# Tidewater Boats



## Death From Above (Sep 28, 2007)

Looking for opinions/feedback on the 1900 and 2100 BAYMAX. Anybody have one?


----------



## Msstdog (Sep 28, 2007)

Very similar to the Sea Pro bay boats. I looked at them when I bought my SV. I liked that they come with rod holders in the side gunnels. However I got a better deal on the Pro.


----------



## SkinnyWater (Oct 4, 2007)

I have a 1900 BayMax and so far love it. I got mine in FWB at Gulf Coast Boating Center and they sell the Tidewater and SeaPro side by side. They are very minor differences in the two, as far as I could tell. The same guy that started SeaPro now builds the Tidewaters. They build them in the same facility as the KeyWest. The only complaint I have is the rod holders on the leaning post keep the cooler lid from opening very far. I have to slide the cooler out to get acess to the beverages and snacks. The 2100 would have been worth the extra if it wern't for the fact I would have had to upgrade my secondary tow vehicle (Jeep Cherokee). My Dodge would pull it no problem, but it pull the fifthwheel when we camp.

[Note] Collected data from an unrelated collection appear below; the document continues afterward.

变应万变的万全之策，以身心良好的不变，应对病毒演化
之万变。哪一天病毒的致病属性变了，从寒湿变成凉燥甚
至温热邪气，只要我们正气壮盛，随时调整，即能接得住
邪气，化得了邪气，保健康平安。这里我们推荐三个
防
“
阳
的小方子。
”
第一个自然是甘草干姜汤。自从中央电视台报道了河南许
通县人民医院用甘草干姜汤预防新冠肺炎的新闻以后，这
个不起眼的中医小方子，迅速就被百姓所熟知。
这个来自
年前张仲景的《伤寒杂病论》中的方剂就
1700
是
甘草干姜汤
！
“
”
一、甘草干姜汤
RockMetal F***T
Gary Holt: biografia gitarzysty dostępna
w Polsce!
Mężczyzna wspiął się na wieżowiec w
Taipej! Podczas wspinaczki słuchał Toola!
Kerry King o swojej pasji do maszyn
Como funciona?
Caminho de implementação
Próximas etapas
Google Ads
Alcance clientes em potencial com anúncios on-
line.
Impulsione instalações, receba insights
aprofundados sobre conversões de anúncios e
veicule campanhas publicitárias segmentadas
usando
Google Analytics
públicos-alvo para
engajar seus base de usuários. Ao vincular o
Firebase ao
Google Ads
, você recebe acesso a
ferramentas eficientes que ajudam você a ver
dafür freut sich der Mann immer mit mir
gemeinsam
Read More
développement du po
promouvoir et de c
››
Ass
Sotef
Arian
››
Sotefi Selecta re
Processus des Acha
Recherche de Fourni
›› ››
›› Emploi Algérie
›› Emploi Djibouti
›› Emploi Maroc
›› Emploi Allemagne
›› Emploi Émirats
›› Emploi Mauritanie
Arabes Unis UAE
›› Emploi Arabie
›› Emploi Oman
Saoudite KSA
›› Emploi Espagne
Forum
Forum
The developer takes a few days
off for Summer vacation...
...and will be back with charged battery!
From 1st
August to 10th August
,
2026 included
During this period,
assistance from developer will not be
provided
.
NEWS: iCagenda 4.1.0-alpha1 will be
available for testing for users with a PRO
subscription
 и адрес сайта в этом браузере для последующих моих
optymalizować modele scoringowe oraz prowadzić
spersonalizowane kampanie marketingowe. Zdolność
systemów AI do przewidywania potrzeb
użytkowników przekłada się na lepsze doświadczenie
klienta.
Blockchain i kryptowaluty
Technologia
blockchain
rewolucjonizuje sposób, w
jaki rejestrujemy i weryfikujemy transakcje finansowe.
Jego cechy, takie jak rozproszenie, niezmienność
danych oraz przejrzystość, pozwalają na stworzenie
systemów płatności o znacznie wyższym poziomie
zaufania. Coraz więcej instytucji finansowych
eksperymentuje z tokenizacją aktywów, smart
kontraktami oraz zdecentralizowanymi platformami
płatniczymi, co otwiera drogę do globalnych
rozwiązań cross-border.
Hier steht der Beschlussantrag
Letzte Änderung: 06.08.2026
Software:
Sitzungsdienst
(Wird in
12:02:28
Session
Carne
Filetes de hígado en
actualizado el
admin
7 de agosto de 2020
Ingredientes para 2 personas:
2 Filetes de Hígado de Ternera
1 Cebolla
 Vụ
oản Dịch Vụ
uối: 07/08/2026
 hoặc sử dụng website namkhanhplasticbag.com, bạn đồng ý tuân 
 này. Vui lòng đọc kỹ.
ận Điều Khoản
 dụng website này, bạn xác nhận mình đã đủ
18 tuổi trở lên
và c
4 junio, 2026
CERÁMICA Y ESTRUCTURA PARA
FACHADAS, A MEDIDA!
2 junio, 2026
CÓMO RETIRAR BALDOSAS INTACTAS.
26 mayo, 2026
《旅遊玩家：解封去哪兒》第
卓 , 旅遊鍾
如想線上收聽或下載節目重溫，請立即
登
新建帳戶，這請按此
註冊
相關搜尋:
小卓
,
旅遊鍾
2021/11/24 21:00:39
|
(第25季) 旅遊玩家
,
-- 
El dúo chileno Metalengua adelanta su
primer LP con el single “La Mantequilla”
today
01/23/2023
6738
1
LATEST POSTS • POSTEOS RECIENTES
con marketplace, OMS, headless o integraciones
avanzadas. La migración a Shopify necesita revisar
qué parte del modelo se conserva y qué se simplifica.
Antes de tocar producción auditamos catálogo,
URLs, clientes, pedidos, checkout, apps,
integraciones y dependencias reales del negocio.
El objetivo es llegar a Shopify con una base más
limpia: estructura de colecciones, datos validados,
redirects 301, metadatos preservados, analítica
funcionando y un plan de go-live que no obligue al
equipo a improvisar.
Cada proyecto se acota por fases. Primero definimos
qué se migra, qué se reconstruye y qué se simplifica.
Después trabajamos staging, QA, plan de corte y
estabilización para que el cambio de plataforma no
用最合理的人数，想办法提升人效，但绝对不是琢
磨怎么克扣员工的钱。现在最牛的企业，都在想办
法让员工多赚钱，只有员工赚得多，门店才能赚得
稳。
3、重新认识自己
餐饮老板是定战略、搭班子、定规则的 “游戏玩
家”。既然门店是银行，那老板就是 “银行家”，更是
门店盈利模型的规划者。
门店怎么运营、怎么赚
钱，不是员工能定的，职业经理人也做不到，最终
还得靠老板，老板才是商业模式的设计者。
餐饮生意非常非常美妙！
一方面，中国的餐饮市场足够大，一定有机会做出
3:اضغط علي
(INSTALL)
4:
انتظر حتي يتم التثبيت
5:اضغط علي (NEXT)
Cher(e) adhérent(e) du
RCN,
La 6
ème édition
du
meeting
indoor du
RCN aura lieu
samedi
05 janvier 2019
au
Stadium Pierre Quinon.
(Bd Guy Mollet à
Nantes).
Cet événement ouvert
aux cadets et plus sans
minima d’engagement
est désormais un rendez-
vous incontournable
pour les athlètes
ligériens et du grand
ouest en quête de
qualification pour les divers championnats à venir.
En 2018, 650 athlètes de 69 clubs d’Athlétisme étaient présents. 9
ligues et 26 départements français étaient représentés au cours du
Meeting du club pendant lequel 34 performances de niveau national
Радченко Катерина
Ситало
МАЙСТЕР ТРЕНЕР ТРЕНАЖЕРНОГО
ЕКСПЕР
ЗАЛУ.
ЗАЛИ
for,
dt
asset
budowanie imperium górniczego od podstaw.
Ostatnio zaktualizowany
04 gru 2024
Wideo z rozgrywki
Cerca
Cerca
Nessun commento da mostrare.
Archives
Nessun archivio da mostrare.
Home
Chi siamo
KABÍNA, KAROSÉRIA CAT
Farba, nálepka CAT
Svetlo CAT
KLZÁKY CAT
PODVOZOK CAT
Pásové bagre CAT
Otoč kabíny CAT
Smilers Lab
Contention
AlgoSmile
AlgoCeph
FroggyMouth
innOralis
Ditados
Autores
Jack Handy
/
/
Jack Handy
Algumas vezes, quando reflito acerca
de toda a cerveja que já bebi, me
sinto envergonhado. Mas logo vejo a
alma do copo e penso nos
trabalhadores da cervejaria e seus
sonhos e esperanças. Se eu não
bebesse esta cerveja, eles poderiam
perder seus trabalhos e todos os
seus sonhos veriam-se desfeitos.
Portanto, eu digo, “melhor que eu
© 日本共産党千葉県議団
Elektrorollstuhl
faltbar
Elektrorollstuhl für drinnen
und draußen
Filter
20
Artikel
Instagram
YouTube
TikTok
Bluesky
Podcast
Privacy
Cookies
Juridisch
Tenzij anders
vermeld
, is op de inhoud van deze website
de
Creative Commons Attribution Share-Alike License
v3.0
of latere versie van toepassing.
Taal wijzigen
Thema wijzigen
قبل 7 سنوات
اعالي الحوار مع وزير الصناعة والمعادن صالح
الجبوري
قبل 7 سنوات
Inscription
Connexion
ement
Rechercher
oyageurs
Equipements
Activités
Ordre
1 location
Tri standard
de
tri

The 1900 is plenty big to fish 3 peopleor take the family (5) out for a day on the beach.


----------



## Boatjob1 (Oct 2, 2007)

I have a friend that bought a 1900 last year and is VERY pleased with his purchase. I have fished in the boat a couple of times and loved it. Dual live wells, electronic setuphave all been great. I was very impressed with the layout too, as it looks like somebody that knows boats and a lot about fishing took the time to set that rig up right. I was seriously looking last year at the 2100's before getting a steal of a deal on something else.... Good luck with your search, and tight lines to you. T


----------